Why is CTF important and how it's structure looks like?
With CTF, all headers, contexts, and event fields written in binary files are described using a custom C-like, declorative language called Trace Stream Description Language(TSDL).
A CTF trace is made from multiple streams of binary events. This is important because based on the configuration, the events generated by the tracer can be divided into any number of diffrent streams to be displayed in numerous ways.
Events are normally serialized in ascending order of time stamps. CTF readers can create an ordered list of events based on a header and a time stamp. The most effective feature of CTF is that the streams of data do not need to saved to hard disk.
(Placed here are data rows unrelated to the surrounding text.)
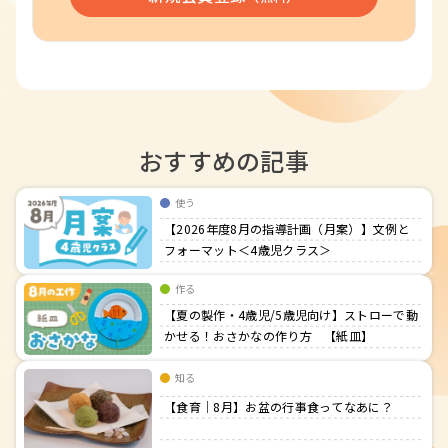
おすすめの記事
使う
【2026年度8月の指導計画（月案）】文例と
フォーマット＜4歳児クラス＞
作る
【夏の製作・4歳児/5歳児向け】ストローで動
かせる！おさかなの作り方 【紙皿】
知る
【食育｜8月】お盆の行事食ってなあに？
CTF readers like babeltrace and many others can be programmed to select data streams to be manipulated based on multiple conditions.
A CTF binary stream is a concatenation of multiple packets.
A stream packet contains, in order:
1) A Header
2) A context (optional)
3) Zero or more concatenated events, each containing:
a) A header
b) A stream-specific context (optional)
c) An event-specific context (optional)
d) A payload
All the stream headers, contexts and payloads are described in TSDL using CTF types, amongst:
1.) Integers of any size, any alignment
2.) Floating point numbers with any exponent and mantissa sizes
3.) Null-terminated strings of bytes
4.) Enumerations with ranges of integers mapped to labels
5.) Static and dynamic arrays of any CTF type
6.) Structures associating field names to any CTF types
7.) Variants, i.e. dynamic selections between different CTF types
This rich set of configurable types makes it possible to describe about any binary structure, hence CTF’s great flexibility. On the other hand, this binary data is very fast to write for an application, as it’s usually just a matter of appending some memory contents as is to a CTF stream.